Take the line that contains "NUEVAS TECNOLOGÍAS (207, 184)" in the data below and each line after it, through the last, and repeat them unchanged.

START Exercise materials

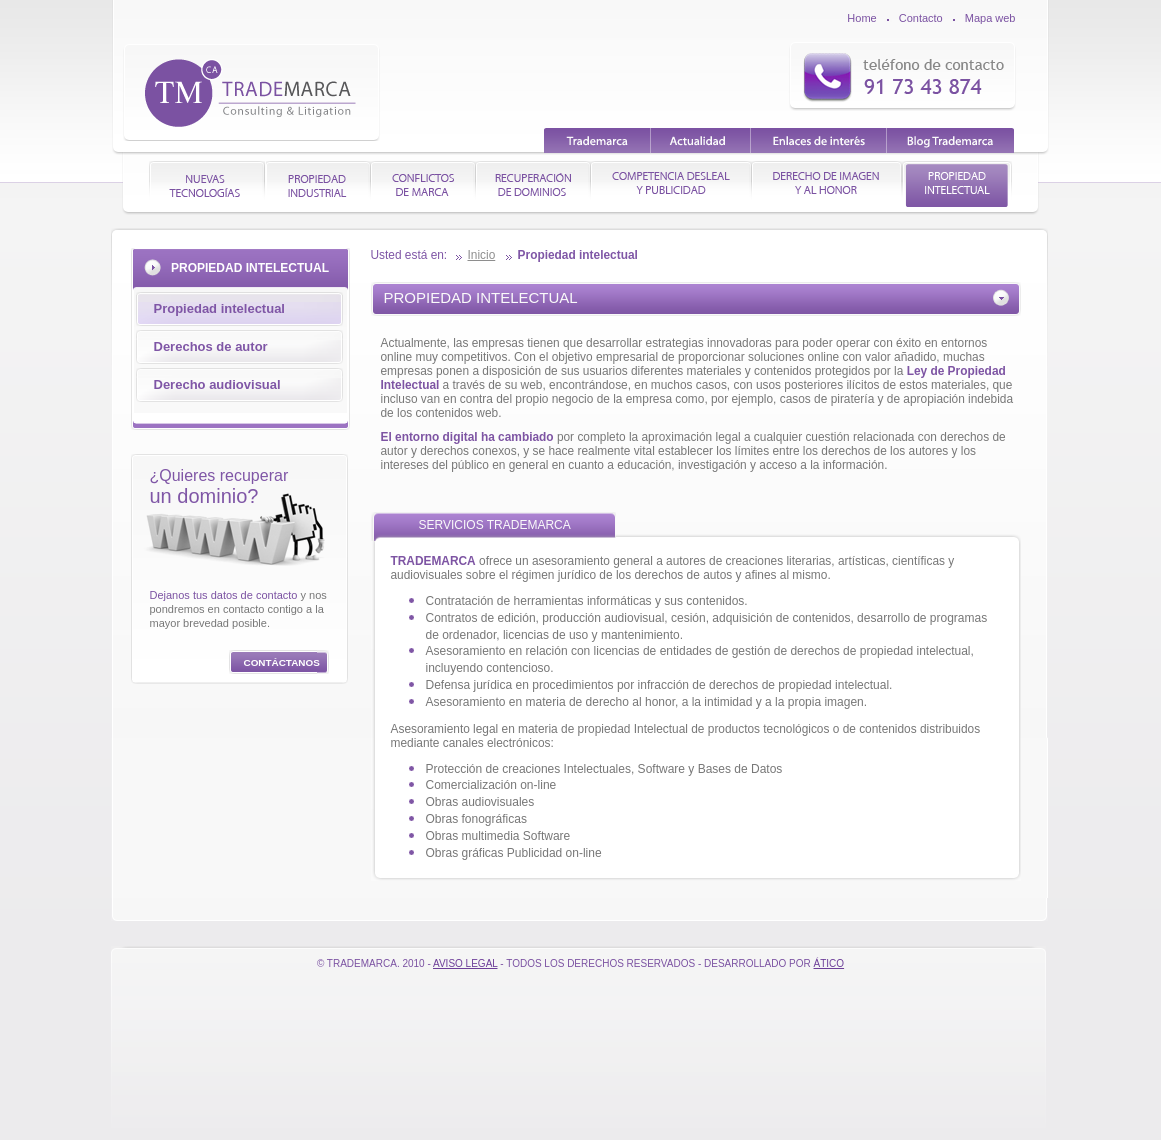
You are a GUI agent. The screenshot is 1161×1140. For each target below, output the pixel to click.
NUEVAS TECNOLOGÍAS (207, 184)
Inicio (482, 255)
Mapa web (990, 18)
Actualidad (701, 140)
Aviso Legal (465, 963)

END Exercise materials

# Result
NUEVAS TECNOLOGÍAS (207, 184)
Inicio (482, 255)
Mapa web (990, 18)
Actualidad (701, 140)
Aviso Legal (465, 963)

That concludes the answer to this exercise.